SHAUN CONNOLLY: The Nama drama dominates Dáil again

The Nama drama dominated the Dáil stage again as the lead actors continued to only spout the parts of the script that paint them in the best light possible.

Wexford TD Mick Wallace has provoked uproar and investigations in recent months with a series of allegations regarding the sale of Nama’s €1.2bn Northern property portfolio which goes by the name of Project Eagle.

Mr Wallace caused shock waves with claims in July that £7m paid in fees from the buyer of the Nama assets, Cerberus, was diverted to an account in the Isle of Man “reportedly earmarked for a Northern Ireland politician or political party”.

The TD renewed his campaign yesterday with claims a “Nama insider” was responsible for “fixing” it so that Cerberus secured the property deal – an allegation Nama has strongly denied.

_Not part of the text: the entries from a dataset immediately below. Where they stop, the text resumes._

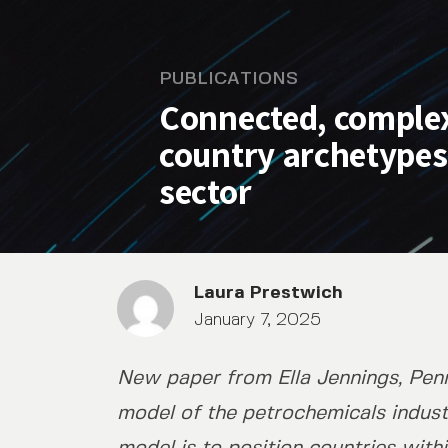
PUBLICATIONS
Connected, complex
country archetypes
sector
Laura Prestwich
January 7, 2025
New paper from Ella Jennings, Penn
Connected, complex, and c
model of the petrochemicals indust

This follows a spate of claims by Mr Wallace which have become an almost weekly feature of the Dáil theatre in which he has alleged that he was threatened with being “sorted” because of his comments. “I was summoned to a meeting by a public figure and a message was passed on to me from a leading member of Cerberus Ireland that I was going to get sorted,” he told TDs. This was after he claimed a construction firm was pressed by a Nama official to make two payments of €15,000 each “in a bag” to exit the agency.

Mr Wallace has repeatedly called for an independent commission of inquiry into goings on at Nama, especially the Project Eagle sale of 800 properties which he claims could have included “fixer” payments of up to €45m. Nama insists they have done nothing improper. Mr Kenny insists Mr Wallace should take any concerns to the Public Accounts Committee or the gardaí.

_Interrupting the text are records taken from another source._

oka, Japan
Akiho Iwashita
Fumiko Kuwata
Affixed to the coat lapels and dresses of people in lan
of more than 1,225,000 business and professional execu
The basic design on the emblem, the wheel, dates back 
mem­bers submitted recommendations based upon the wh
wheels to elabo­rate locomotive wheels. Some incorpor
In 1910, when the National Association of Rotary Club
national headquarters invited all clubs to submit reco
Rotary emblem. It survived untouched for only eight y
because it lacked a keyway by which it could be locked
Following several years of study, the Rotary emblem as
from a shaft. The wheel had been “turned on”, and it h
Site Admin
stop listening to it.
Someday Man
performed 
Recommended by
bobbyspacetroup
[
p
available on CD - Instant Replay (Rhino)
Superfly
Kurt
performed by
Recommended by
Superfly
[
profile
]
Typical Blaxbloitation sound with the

While Mr Wallace has spoken to officers regarding the alleged €15,000 payment, he insists he does not have confidence in the PAC and only an independent probe will get the answers needed.

Mr Wallace now accuses the Taoiseach of being involved in a cover-up, telling the Dáil: “The PAC members admitted they did not have the power or authority to hold Nama to account. A commission of inquiry is the only way the Taoiseach will get the answers we need. The people have not been served well by Nama. It stinks to high heaven and the Taoiseach is involved in a cover-up because he refused to do anything about it.”

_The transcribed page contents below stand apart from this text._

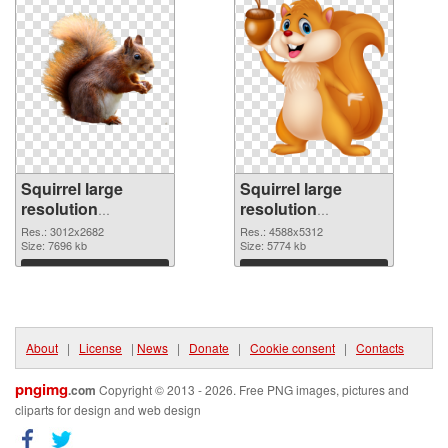
Squirrel large
Squirrel large
resolution
resolution
3012x2682 PNG
4588x5312
Res.: 3012x2682
Res.: 4588x5312
picture
Size: 7696 kb
transparent PNG
Size: 5774 kb
graphic
Download
Download
About
|
License
|
News
|
Donate
|
Cookie consent
|
Contacts
pngimg
.com
Copyright © 2013 - 2026. Free PNG images, pictures and
cliparts for design and web design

So, the two men are locked in a political ping-pong game where Mr Wallace’s demands for an inquiry are rebuffed with Mr Kenny’s demands for the Independent TD to go to the PAC.

And if Mr Wallace did go to the Dáil’s financial watchdog, and it did have the authority to properly investigate Nama and found evidence of any wrongdoing, what then?

The upshot would be an independent probe of the type asked for by Mr Wallace, but one long delayed until after the general election.

Mr Kenny’s refusal to go down that route now, leaves the Dáil stage open for Mr Wallace to throw around allegation after allegation under parliamentary privilege, and in doing so cause serious and sustained damage to Nama’s reputation.